__Exercise goal__
In the records, find every line with the word "Five" and copy it out.

[Dataset entries]

□ □ □ □ □ □ □

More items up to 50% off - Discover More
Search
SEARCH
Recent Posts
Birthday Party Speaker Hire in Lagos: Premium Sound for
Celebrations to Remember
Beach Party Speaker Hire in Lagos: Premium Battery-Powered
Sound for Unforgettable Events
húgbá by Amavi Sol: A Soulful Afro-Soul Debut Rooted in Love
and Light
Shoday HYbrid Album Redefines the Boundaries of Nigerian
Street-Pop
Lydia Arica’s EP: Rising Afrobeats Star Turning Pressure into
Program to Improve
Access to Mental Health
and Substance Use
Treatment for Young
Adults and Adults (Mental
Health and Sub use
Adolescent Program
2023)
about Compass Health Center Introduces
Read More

□ □ □ □ □ □ □

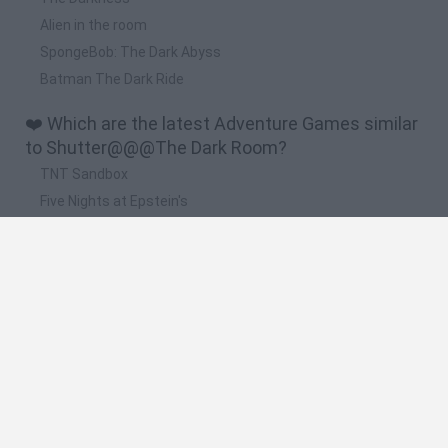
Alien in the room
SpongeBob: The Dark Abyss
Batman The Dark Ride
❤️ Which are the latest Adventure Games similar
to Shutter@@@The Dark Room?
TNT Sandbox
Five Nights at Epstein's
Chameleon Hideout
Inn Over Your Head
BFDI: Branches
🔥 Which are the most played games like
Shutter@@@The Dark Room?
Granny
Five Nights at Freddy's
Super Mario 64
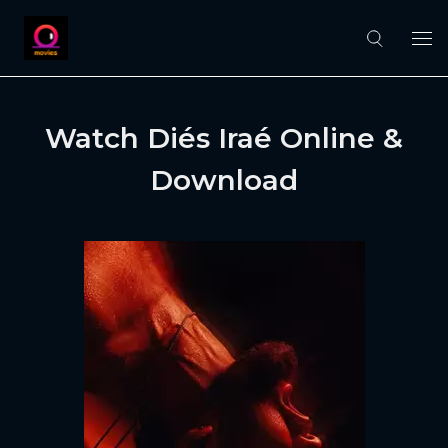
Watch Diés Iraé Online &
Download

□ □ □ □ □ □ □

__Output for this exercise__
Five Nights at Epstein's
Five Nights at Freddy's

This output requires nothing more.